Predictor and Response Variables

In regression, the explanatory (predictor) variable is plotted on the x-axis, and the response variable is plotted on the y-axis. The choice of which variable is which is critical, as regression is not symmetric with respect to x and y.

Predictor (x): The variable used to predict or explain changes in the response.
Response (y): The variable being predicted or explained.

Examining Residuals

Assessing Model Fit with Residuals

Residual plots are used to check the assumptions of linear regression. A good model will have residuals that are randomly scattered with no clear pattern.

Residual plot for Burger King menu regression

Example: The residuals for the Burger King menu regression appear randomly scattered, indicating a good fit.

Residuals for Other Data Sets

Examining residuals for other data sets, such as mortgages versus interest rates, can reveal patterns or violations of regression assumptions.

Residual plot for Interest Rates vs. Mortgages data

R2: The Variation Accounted for by the Model

Understanding R2

R2 (the coefficient of determination) measures the proportion of the variance in the response variable that is explained by the regression model. It is calculated as the square of the correlation coefficient (r):

R2 = 0: The model explains none of the variance.
R2 = 1: The model explains all the variance.

Example: For the Burger King model, if r = 0.76, then R2 = 0.58, meaning 58% of the variance in fat content is explained by protein content.

Summary of Fit table showing RSquare and related statistics

Statistical Significance in Regression

Testing for Statistical Significance

To determine if the observed linear association is real or due to chance, we test the null hypothesis that the slope is zero.
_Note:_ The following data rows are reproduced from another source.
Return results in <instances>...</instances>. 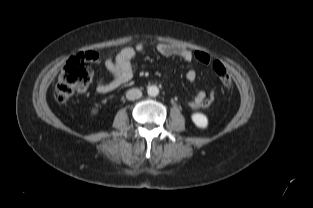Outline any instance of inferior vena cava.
<instances>
[{"label":"inferior vena cava","mask_w":313,"mask_h":208,"mask_svg":"<svg viewBox=\"0 0 313 208\" xmlns=\"http://www.w3.org/2000/svg\"><path fill=\"white\" fill-rule=\"evenodd\" d=\"M141 96H142V92L141 90L137 88L130 89L126 93V98L128 100H136V99L141 98Z\"/></svg>","instance_id":"inferior-vena-cava-1"}]
</instances>
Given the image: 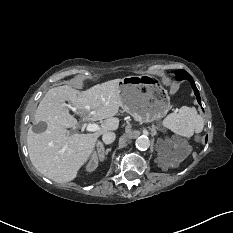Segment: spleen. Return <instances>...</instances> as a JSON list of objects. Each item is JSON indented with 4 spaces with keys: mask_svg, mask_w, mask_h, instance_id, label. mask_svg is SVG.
I'll use <instances>...</instances> for the list:
<instances>
[{
    "mask_svg": "<svg viewBox=\"0 0 233 233\" xmlns=\"http://www.w3.org/2000/svg\"><path fill=\"white\" fill-rule=\"evenodd\" d=\"M162 125L179 136L190 138L194 132L200 133L203 130L204 121L195 108L182 106L178 112L169 114ZM185 154L188 155L189 150Z\"/></svg>",
    "mask_w": 233,
    "mask_h": 233,
    "instance_id": "3e777b00",
    "label": "spleen"
}]
</instances>
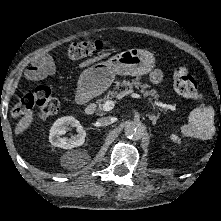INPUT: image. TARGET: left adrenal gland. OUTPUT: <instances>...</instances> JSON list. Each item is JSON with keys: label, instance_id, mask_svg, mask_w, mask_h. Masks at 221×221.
<instances>
[{"label": "left adrenal gland", "instance_id": "a2214340", "mask_svg": "<svg viewBox=\"0 0 221 221\" xmlns=\"http://www.w3.org/2000/svg\"><path fill=\"white\" fill-rule=\"evenodd\" d=\"M146 116L152 121L153 125H155L157 120L159 119V114L157 116L156 115L147 114Z\"/></svg>", "mask_w": 221, "mask_h": 221}]
</instances>
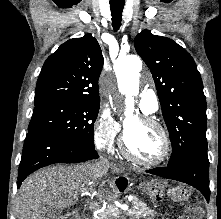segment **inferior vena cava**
I'll return each mask as SVG.
<instances>
[{
  "label": "inferior vena cava",
  "mask_w": 221,
  "mask_h": 219,
  "mask_svg": "<svg viewBox=\"0 0 221 219\" xmlns=\"http://www.w3.org/2000/svg\"><path fill=\"white\" fill-rule=\"evenodd\" d=\"M99 163L102 164V165H110V162L105 158H101Z\"/></svg>",
  "instance_id": "inferior-vena-cava-1"
}]
</instances>
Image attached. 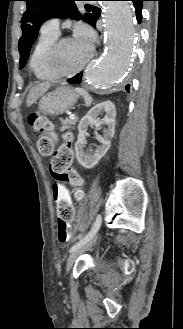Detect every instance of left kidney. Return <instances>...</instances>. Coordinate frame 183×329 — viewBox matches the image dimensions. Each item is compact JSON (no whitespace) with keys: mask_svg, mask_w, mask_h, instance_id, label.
I'll return each instance as SVG.
<instances>
[{"mask_svg":"<svg viewBox=\"0 0 183 329\" xmlns=\"http://www.w3.org/2000/svg\"><path fill=\"white\" fill-rule=\"evenodd\" d=\"M103 112L106 113V116L100 120L98 115ZM115 117V105L111 101H105L90 109L89 112L79 122V134L77 142L75 143V152L78 162L84 168L90 169L94 167L108 151L111 144V139L115 133ZM91 124L95 125L96 127L104 124L107 126V128L104 130L103 136L96 134V139L101 143V145L97 147V150L93 155H88L84 152L85 133L87 127Z\"/></svg>","mask_w":183,"mask_h":329,"instance_id":"obj_1","label":"left kidney"}]
</instances>
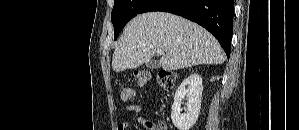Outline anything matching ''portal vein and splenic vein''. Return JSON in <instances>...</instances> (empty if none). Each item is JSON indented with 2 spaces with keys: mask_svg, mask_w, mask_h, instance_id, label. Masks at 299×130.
Segmentation results:
<instances>
[{
  "mask_svg": "<svg viewBox=\"0 0 299 130\" xmlns=\"http://www.w3.org/2000/svg\"><path fill=\"white\" fill-rule=\"evenodd\" d=\"M157 54H159V55H163V54H164V50H162V49L158 50V51H157Z\"/></svg>",
  "mask_w": 299,
  "mask_h": 130,
  "instance_id": "obj_1",
  "label": "portal vein and splenic vein"
}]
</instances>
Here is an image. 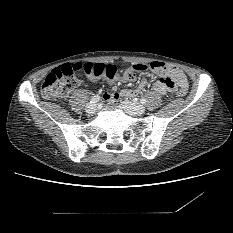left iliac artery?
Wrapping results in <instances>:
<instances>
[{"label": "left iliac artery", "instance_id": "44dca946", "mask_svg": "<svg viewBox=\"0 0 233 233\" xmlns=\"http://www.w3.org/2000/svg\"><path fill=\"white\" fill-rule=\"evenodd\" d=\"M140 102H141L142 104H145V103H146V99H145V98H141V99H140Z\"/></svg>", "mask_w": 233, "mask_h": 233}]
</instances>
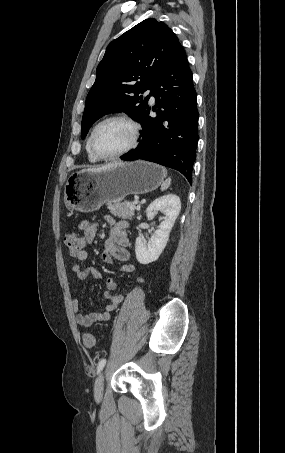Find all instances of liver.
Here are the masks:
<instances>
[{"instance_id":"obj_1","label":"liver","mask_w":285,"mask_h":453,"mask_svg":"<svg viewBox=\"0 0 285 453\" xmlns=\"http://www.w3.org/2000/svg\"><path fill=\"white\" fill-rule=\"evenodd\" d=\"M109 166H111V164L107 165V166L100 167V168H88V169H85L84 171L96 172V171L102 170V169H104L106 167H109Z\"/></svg>"}]
</instances>
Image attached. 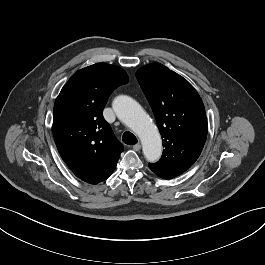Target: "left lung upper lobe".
<instances>
[{"mask_svg":"<svg viewBox=\"0 0 265 265\" xmlns=\"http://www.w3.org/2000/svg\"><path fill=\"white\" fill-rule=\"evenodd\" d=\"M136 78L152 108L163 138V154L149 168L163 179L181 175L198 159L208 124L204 104L195 88L162 64L151 63Z\"/></svg>","mask_w":265,"mask_h":265,"instance_id":"obj_1","label":"left lung upper lobe"}]
</instances>
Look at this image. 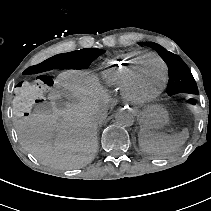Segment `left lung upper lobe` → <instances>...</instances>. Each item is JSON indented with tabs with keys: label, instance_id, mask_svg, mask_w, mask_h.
<instances>
[{
	"label": "left lung upper lobe",
	"instance_id": "obj_1",
	"mask_svg": "<svg viewBox=\"0 0 211 211\" xmlns=\"http://www.w3.org/2000/svg\"><path fill=\"white\" fill-rule=\"evenodd\" d=\"M140 44L147 45L156 50V52L168 64L169 82L166 92L169 96L177 93L198 95V88L193 75L188 66L179 56L167 51L165 48L154 42H143ZM189 102L195 104L193 99H189Z\"/></svg>",
	"mask_w": 211,
	"mask_h": 211
}]
</instances>
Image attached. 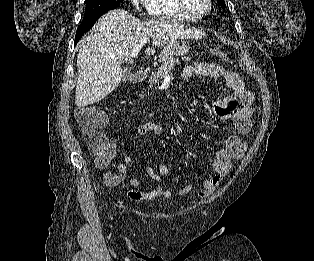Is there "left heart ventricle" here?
<instances>
[{
	"instance_id": "b2bd125f",
	"label": "left heart ventricle",
	"mask_w": 314,
	"mask_h": 261,
	"mask_svg": "<svg viewBox=\"0 0 314 261\" xmlns=\"http://www.w3.org/2000/svg\"><path fill=\"white\" fill-rule=\"evenodd\" d=\"M188 7L196 12L203 13L207 9V0H186Z\"/></svg>"
}]
</instances>
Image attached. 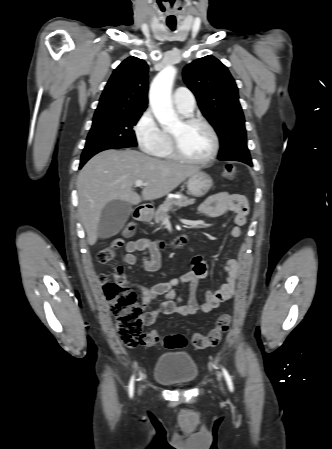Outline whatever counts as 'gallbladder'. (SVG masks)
Returning a JSON list of instances; mask_svg holds the SVG:
<instances>
[{"label": "gallbladder", "instance_id": "bac80fb5", "mask_svg": "<svg viewBox=\"0 0 332 449\" xmlns=\"http://www.w3.org/2000/svg\"><path fill=\"white\" fill-rule=\"evenodd\" d=\"M132 207L128 202L113 200L102 209L97 227V234L101 238H109L118 234L127 222Z\"/></svg>", "mask_w": 332, "mask_h": 449}]
</instances>
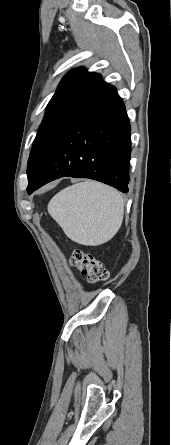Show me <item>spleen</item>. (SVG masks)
I'll return each mask as SVG.
<instances>
[{
  "label": "spleen",
  "mask_w": 171,
  "mask_h": 445,
  "mask_svg": "<svg viewBox=\"0 0 171 445\" xmlns=\"http://www.w3.org/2000/svg\"><path fill=\"white\" fill-rule=\"evenodd\" d=\"M48 212L71 240L97 246L120 229L124 202L114 188L84 181L58 192L50 200Z\"/></svg>",
  "instance_id": "obj_1"
}]
</instances>
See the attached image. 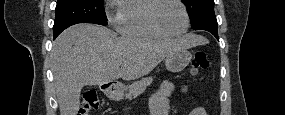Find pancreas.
I'll return each instance as SVG.
<instances>
[{"instance_id": "cf45deb5", "label": "pancreas", "mask_w": 285, "mask_h": 115, "mask_svg": "<svg viewBox=\"0 0 285 115\" xmlns=\"http://www.w3.org/2000/svg\"><path fill=\"white\" fill-rule=\"evenodd\" d=\"M151 83H152L151 77H145L139 81L133 82L131 85L126 87V90H128L126 97L131 98L132 95L137 96L142 94L146 90L147 86H149Z\"/></svg>"}]
</instances>
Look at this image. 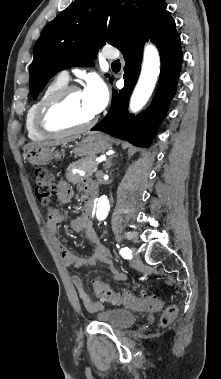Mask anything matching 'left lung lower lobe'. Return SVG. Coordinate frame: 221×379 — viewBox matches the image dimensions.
I'll return each instance as SVG.
<instances>
[{"label":"left lung lower lobe","mask_w":221,"mask_h":379,"mask_svg":"<svg viewBox=\"0 0 221 379\" xmlns=\"http://www.w3.org/2000/svg\"><path fill=\"white\" fill-rule=\"evenodd\" d=\"M148 39L159 50L161 71L153 102L135 117L127 111L128 102L140 73L143 46ZM119 50L126 60L125 86L119 93L113 90L109 112L91 131L99 130L136 146L148 147L168 111V101L175 94L183 56L175 21L166 10L164 0L157 5L142 29L128 37Z\"/></svg>","instance_id":"1"}]
</instances>
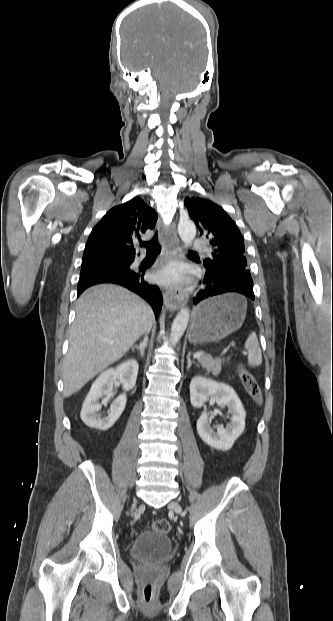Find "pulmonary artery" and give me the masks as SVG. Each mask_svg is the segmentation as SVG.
Returning <instances> with one entry per match:
<instances>
[{
  "mask_svg": "<svg viewBox=\"0 0 333 621\" xmlns=\"http://www.w3.org/2000/svg\"><path fill=\"white\" fill-rule=\"evenodd\" d=\"M192 247L194 250L202 251L206 249V243L202 239H195L193 241Z\"/></svg>",
  "mask_w": 333,
  "mask_h": 621,
  "instance_id": "e3ab8cb5",
  "label": "pulmonary artery"
}]
</instances>
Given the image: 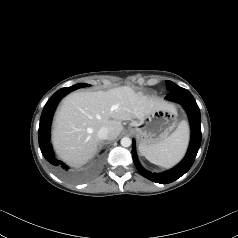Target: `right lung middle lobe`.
Listing matches in <instances>:
<instances>
[{"label":"right lung middle lobe","mask_w":238,"mask_h":238,"mask_svg":"<svg viewBox=\"0 0 238 238\" xmlns=\"http://www.w3.org/2000/svg\"><path fill=\"white\" fill-rule=\"evenodd\" d=\"M77 87L82 88V87H89V84L81 83V84H76Z\"/></svg>","instance_id":"obj_1"}]
</instances>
The p-value from the regression output indicates whether the association is statistically significant.

p-value < 0.05: The association is statistically significant.
p-value > 0.05: The association is likely due to random chance.

Standard regression output with p-value for slope

Example: Random Data and Regression

When analyzing data generated by random processes (e.g., two spinners), a regression may yield a nonzero slope by chance. The p-value helps determine if this is meaningful.

Spinner 1 used to generate random data Spinner 2 used to generate random data Scatterplot of spinner data with regression line

In this example, the p-value is 0.1284, which is greater than 0.05, indicating the regression is not statistically significant.

Summary Table: Regression Output Interpretation

Statistic	Interpretation
Slope (b1)	Change in y for each unit increase in x
Intercept (b0)	Expected value of y when x = 0
R2	Proportion of variance in y explained by x
p-value	Probability that the observed association is due to chance

Precautions in Using Regression

Extrapolation

Do not use the regression equation to predict values outside the range of the original data. Extrapolation can lead to unreliable and inaccurate predictions.

Regression Assumptions and Review

Quantitative Variables Condition
Straight Enough Condition
No Outliers Condition
Does the Plot Thicken? Condition

Always check these conditions before interpreting or using a regression model.